A new type of 3D-printed material made by combining polyethylene and polypropylene with carbon nanotubes is tougher and lighter than similar forms of aluminum, scientists say. The plastic-carbon nanotube composite plate-lattice metamaterials belong to a class of artificially-created cellular solids, designed and engineered to manifest properties that do not occur in the natural world.

In a new paper published in the journal Materials & Design, a team led by University of Glasgow engineers describes how they developed a new plate-lattice cellular metamaterial capable of impressive impact resistance. The material could lead to the development of safer, lighter, and more durable structures for use in the aerospace, automotive, renewables, and marine industries.

Plate-lattice metamaterials are cubic structures made from intersecting layers of plates that exhibit unusually high stiffness and strength despite a significant amount of space between the plates.
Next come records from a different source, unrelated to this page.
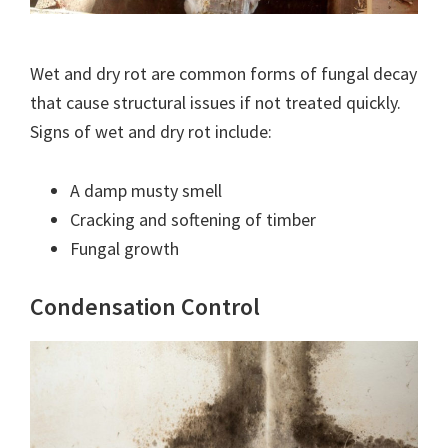
Wet and dry rot are common forms of fungal decay
that cause structural issues if not treated quickly.
Signs of wet and dry rot include:
A damp musty smell
Cracking and softening of timber
Fungal growth
Condensation Control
Those spaces, which are a property engineers call porosity, also make plate-lattices unusually lightweight.

The researchers set out to investigate whether new forms of plate-lattice design, manufactured from a plastic-nanotube composite they developed, could make a metamaterial with even more advanced properties of stiffness, strength, and toughness.

Their composite uses mixtures of commonplace polypropylene and polyethylene with multi-wall carbon nanotubes.

The researchers used their nano-engineered filament composite as the feedstock in a 3D printer, which fused the filaments together to build a series of plate-lattice designs. Those designs were then subjected to a series of impact tests — a 16.7-kg mass was dropped from a range of heights to determine the material’s ability to withstand physical shocks.

First, the team tested three types of typical plate-lattices they designed and built — a simple cube formed from the intersection of three plates, a more complex cube with additional intersecting plates, and a multifaceted design. Those typical plate-lattices were made in two batches — one from polypropylene and another from polyethylene.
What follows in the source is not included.